**About this exercise**
Report the number of lines in the records below that contain the word "close", and nothing more.

%%

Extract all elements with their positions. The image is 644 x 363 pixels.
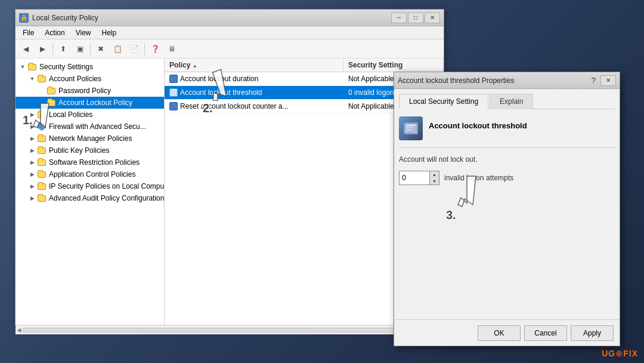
expand-icon: ▼ <box>18 64 27 70</box>
export-button[interactable]: 🖥 <box>164 42 179 56</box>
folder-icon-audit <box>37 193 47 203</box>
minimize-button[interactable]: ─ <box>391 13 407 23</box>
policy-icon-threshold <box>169 88 178 97</box>
tree-item-public-key[interactable]: ▶ Public Key Policies <box>16 144 164 156</box>
main-title-bar: 🔒 Local Security Policy ─ □ ✕ <box>16 10 444 26</box>
folder-icon-app <box>37 170 47 179</box>
toolbar-separator-3 <box>144 43 145 55</box>
svg-text:1.: 1. <box>23 113 33 127</box>
toolbar-separator-1 <box>52 43 53 55</box>
tree-label-account-policies: Account Policies <box>49 75 101 83</box>
dialog-close-button[interactable]: ✕ <box>600 75 616 86</box>
folder-icon-software <box>37 158 47 167</box>
expand-icon-ip: ▶ <box>27 183 37 189</box>
dialog-tabs: Local Security Setting Explain <box>399 94 615 109</box>
expand-icon-app: ▶ <box>27 171 37 177</box>
main-window-title: Local Security Policy <box>32 14 391 22</box>
policy-icon-reset <box>169 102 178 110</box>
apply-button[interactable]: Apply <box>571 325 614 341</box>
svg-rect-2 <box>406 125 416 126</box>
toolbar: ◀ ▶ ⬆ ▣ ✖ 📋 📄 ❓ 🖥 <box>16 39 444 59</box>
step1-indicator: 1. <box>17 88 70 144</box>
back-button[interactable]: ◀ <box>18 42 33 56</box>
dialog-footer: OK Cancel Apply <box>394 319 620 346</box>
tree-item-security-settings[interactable]: ▼ Security Settings <box>16 61 164 73</box>
spin-input-wrapper: ▲ ▼ <box>399 171 439 185</box>
tree-label-public-key: Public Key Policies <box>49 146 109 155</box>
help-button[interactable]: ❓ <box>147 42 163 56</box>
watermark: UG⊕FIX <box>602 349 638 358</box>
cell-text-not-applicable-3: Not Applicable <box>348 102 394 110</box>
cancel-button[interactable]: Cancel <box>524 325 567 341</box>
tree-label-advanced-audit: Advanced Audit Policy Configuration <box>49 194 164 202</box>
svg-text:2.: 2. <box>203 101 213 115</box>
close-button[interactable]: ✕ <box>425 13 440 23</box>
menu-file[interactable]: File <box>18 27 39 38</box>
maximize-button[interactable]: □ <box>408 13 423 23</box>
svg-marker-10 <box>458 176 476 207</box>
toolbar-separator-2 <box>90 43 91 55</box>
dialog-policy-name: Account lockout threshold <box>429 116 527 130</box>
svg-marker-8 <box>204 69 230 101</box>
dialog-title-actions: ? ✕ <box>589 75 616 86</box>
dialog-title: Account lockout threshold Properties <box>398 76 589 85</box>
spin-input[interactable] <box>400 171 429 184</box>
tree-item-ip-security[interactable]: ▶ IP Security Policies on Local Compute.… <box>16 180 164 192</box>
svg-rect-3 <box>406 127 413 128</box>
tree-item-app-control[interactable]: ▶ Application Control Policies <box>16 168 164 180</box>
dialog-content-area: Account lockout threshold <box>399 116 615 140</box>
svg-rect-4 <box>406 130 412 131</box>
expand-icon-audit: ▶ <box>27 195 37 201</box>
tree-label-app-control: Application Control Policies <box>49 170 135 179</box>
dialog-separator <box>399 147 615 148</box>
tree-item-software-restriction[interactable]: ▶ Software Restriction Policies <box>16 156 164 168</box>
up-button[interactable]: ⬆ <box>55 42 71 56</box>
dialog-title-bar: Account lockout threshold Properties ? ✕ <box>394 72 620 89</box>
forward-button[interactable]: ▶ <box>35 42 50 56</box>
folder-icon-pubkey <box>37 146 47 155</box>
folder-icon-ip <box>37 182 47 191</box>
dialog-body: Local Security Setting Explain Account l… <box>394 89 620 319</box>
tree-label-security-settings: Security Settings <box>39 63 93 71</box>
main-window: 🔒 Local Security Policy ─ □ ✕ File Actio… <box>15 9 444 325</box>
folder-icon-account <box>37 74 47 84</box>
show-hide-button[interactable]: ▣ <box>72 42 88 56</box>
col-header-setting[interactable]: Security Setting <box>343 59 444 72</box>
tab-local-security-setting[interactable]: Local Security Setting <box>399 94 488 109</box>
delete-button[interactable]: ✖ <box>93 42 109 56</box>
dialog-window: Account lockout threshold Properties ? ✕… <box>394 72 620 346</box>
dialog-description: Account will not lock out. <box>399 155 615 164</box>
svg-text:3.: 3. <box>446 208 456 222</box>
step2-indicator: 2. <box>185 66 244 127</box>
properties-button[interactable]: 📋 <box>110 42 125 56</box>
spin-row: ▲ ▼ invalid logon attempts <box>399 171 615 185</box>
svg-marker-6 <box>33 103 49 128</box>
dialog-policy-icon <box>399 116 423 140</box>
folder-icon <box>27 62 37 72</box>
tree-label-ip-security: IP Security Policies on Local Compute... <box>49 182 165 190</box>
horizontal-scrollbar[interactable]: ◀ ▶ <box>16 325 444 334</box>
cell-text-not-applicable-1: Not Applicable <box>348 75 394 83</box>
view-button[interactable]: 📄 <box>126 42 142 56</box>
tree-label-software-restriction: Software Restriction Policies <box>49 158 140 167</box>
step3-indicator: 3. <box>434 170 494 232</box>
expand-icon-pubkey: ▶ <box>27 147 37 153</box>
menu-bar: File Action View Help <box>16 26 444 39</box>
menu-help[interactable]: Help <box>97 27 122 38</box>
dialog-help-button[interactable]: ? <box>589 76 598 85</box>
tab-explain[interactable]: Explain <box>490 94 533 109</box>
title-bar-buttons: ─ □ ✕ <box>391 13 440 23</box>
ok-button[interactable]: OK <box>478 325 521 341</box>
expand-icon-account: ▼ <box>27 76 37 82</box>
expand-icon-software: ▶ <box>27 159 37 165</box>
menu-action[interactable]: Action <box>40 27 69 38</box>
tree-item-advanced-audit[interactable]: ▶ Advanced Audit Policy Configuration <box>16 192 164 204</box>
menu-view[interactable]: View <box>71 27 96 38</box>
policy-icon <box>169 75 178 83</box>
tree-item-account-policies[interactable]: ▼ Account Policies <box>16 73 164 85</box>
main-window-icon: 🔒 <box>19 13 29 23</box>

%%

**Response area**
2